I tried to once. I had a good idea one day and wanted the domain name for it.
It was a somewhat out-of-the-blue idea, so I wasn't really expecting it to be
taken, but it was and all the names somewhat close to it were taken as well. I
went back to the original name I wanted and e-mailed the squatter asking how
much he wanted, hoping it would only be in the low hundreds of dollars.
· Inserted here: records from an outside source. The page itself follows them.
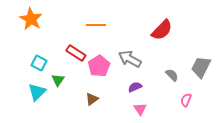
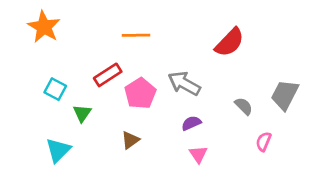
red rectangle: (76, 53) -> (108, 75), turned -66
cyan triangle: (37, 92) -> (58, 150), moved

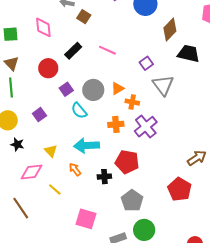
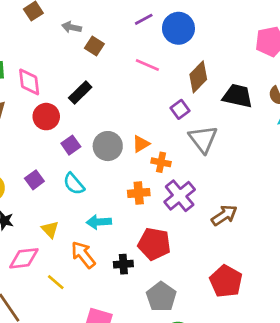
pink diamond: (43, 27) -> (29, 82), moved
brown diamond: (170, 30) -> (198, 77), moved
pink line: (107, 50) -> (147, 65), moved
cyan semicircle: (79, 111) -> (74, 184), moved
cyan arrow: (87, 146) -> (99, 222), size x0.7
brown arrow: (197, 158) -> (224, 215), moved
orange arrow: (75, 169) -> (83, 255), size x1.5

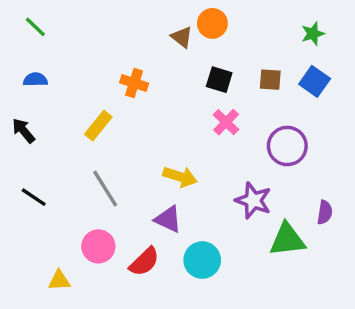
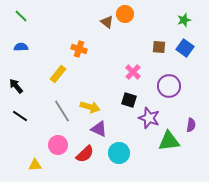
black square: (219, 80) -> (129, 100), moved
black arrow: (23, 131) -> (16, 86), moved
yellow arrow: (180, 177) -> (90, 107), moved

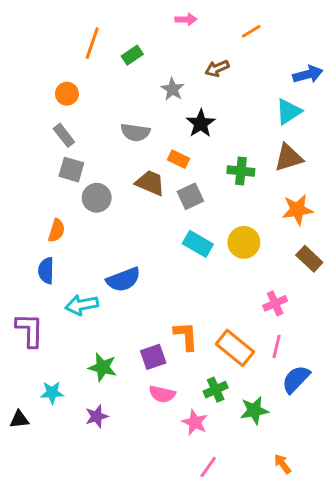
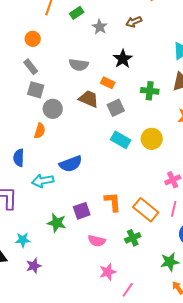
gray star: (172, 89) -> (100, 27), moved
orange semicircle: (57, 230) -> (40, 131), moved
purple square: (153, 357) -> (82, 211), moved
green star: (254, 410) -> (170, 262), moved
purple star: (97, 416) -> (34, 266), moved
pink star: (195, 422) -> (108, 272), moved, turned 30

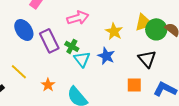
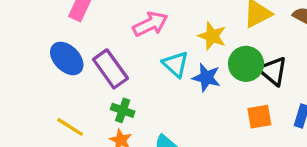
green circle: (156, 29) -> (246, 64), moved
green cross: (72, 46) -> (123, 110), moved
cyan triangle: (82, 59) -> (176, 64), moved

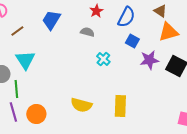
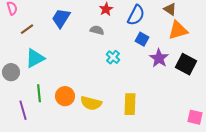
cyan triangle: (25, 60) -> (35, 58), turned 35
purple star: (149, 60) -> (159, 58), turned -30
green line: (16, 89) -> (39, 93), moved
orange circle: (36, 114) -> (65, 96), moved

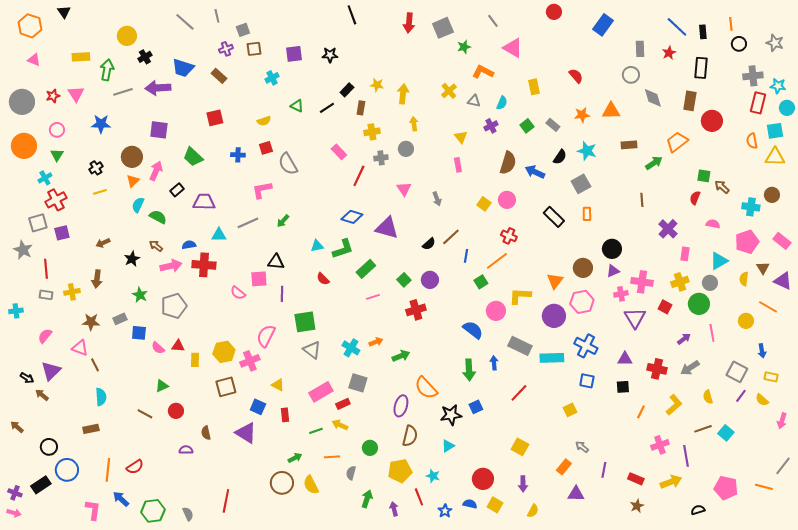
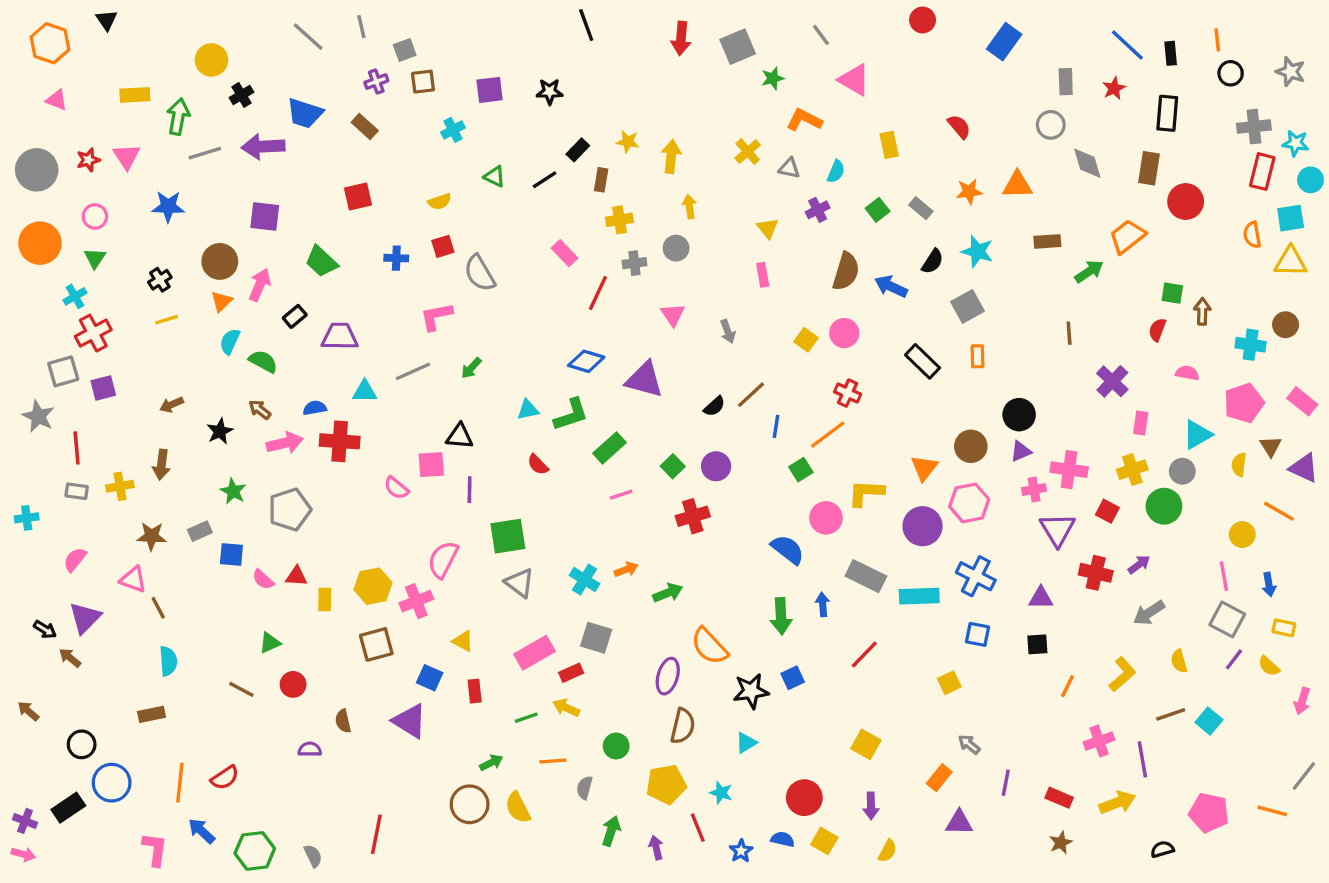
brown arrow: (722, 187) -> (1202, 311), turned 49
pink line: (712, 333) -> (1224, 576), moved
red cross: (657, 369) -> (1096, 573), moved

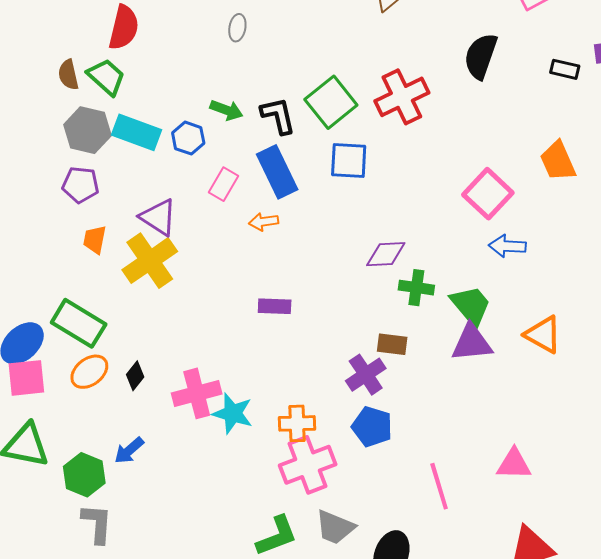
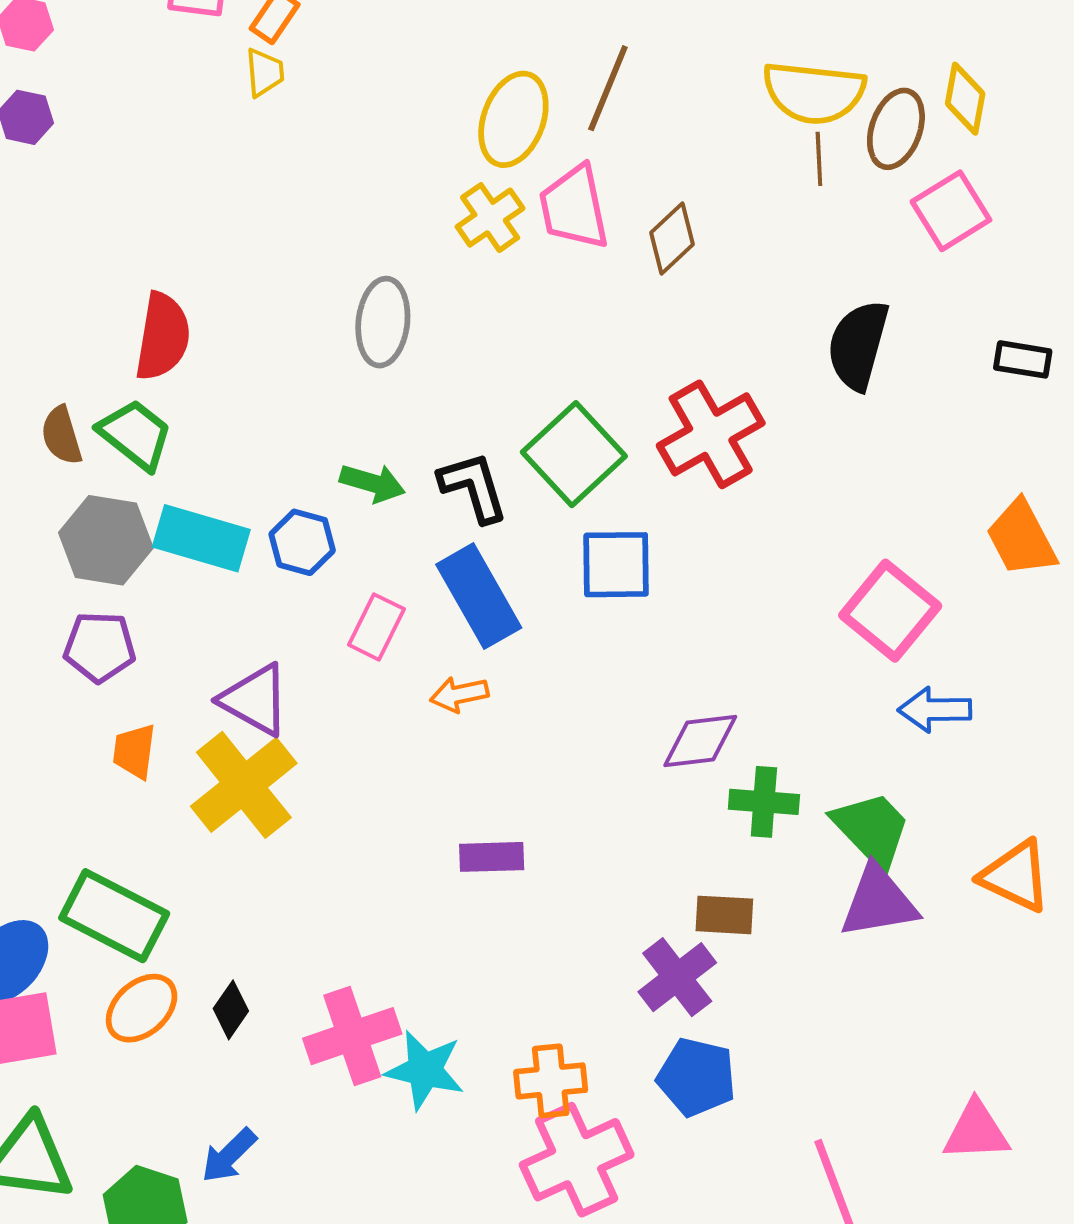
gray ellipse: (237, 28) -> (383, 322), size x1.6

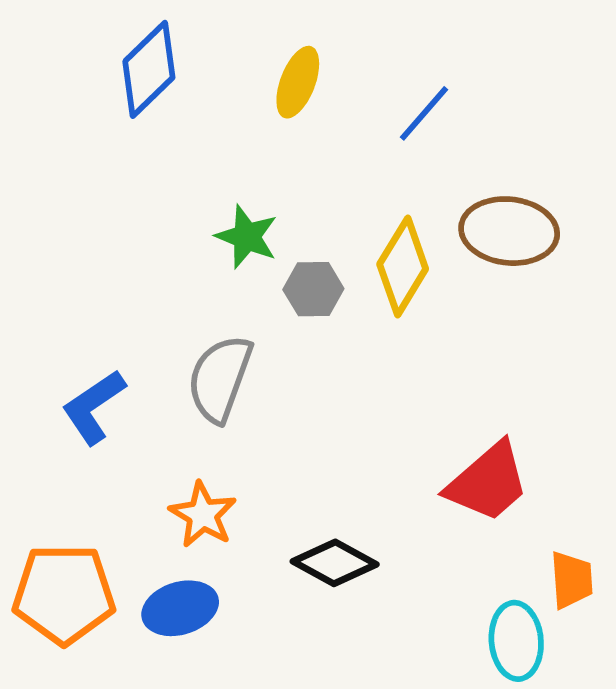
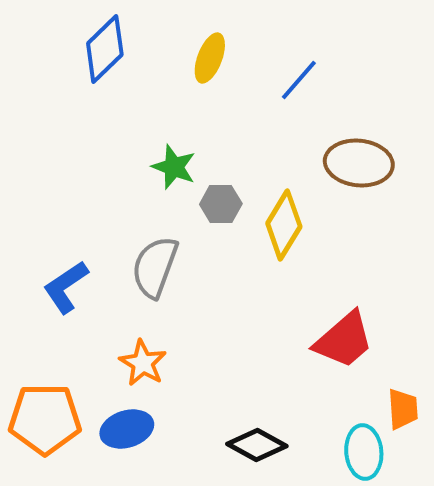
yellow diamond: (403, 267) -> (284, 225), moved
black diamond: (335, 563) -> (257, 445), moved

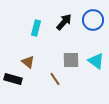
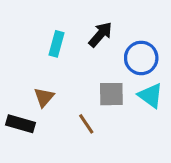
blue circle: (93, 20) -> (141, 58), moved
brown triangle: (28, 62) -> (44, 97), turned 32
He
e-mailed me back asking for $6600. When I said that it was too high and I
wasn't interested, I got a much less professional e-mail:

"LAST 5.5 K

Keep or find other domain name

Bye"

I said it was still too expensive, and got

"LOL ...

Bye"

I went to the website that the e-mail was sent from and it was all Lorem
Ipsum. When I went back to the domain name I wanted when I was writing this,
it had a startup-y logo, a promise of something cool being built, and an
invitation to follow the developers (a tech blog I had never heard of) on
facebook or twitter. It was all sounding legitimate, and I was upset that
someone else apparently had an idea that was probably similar to mine, until I
started clicking the really random assortment of "sponsor" links (to medical
and legal sites, which pay a lot for ads but which had no obvious connection
to any idea that would be associated with the domain name) and some of them
took me to more lorem ipsum sites.

Very mysterious, and tremendously irritating.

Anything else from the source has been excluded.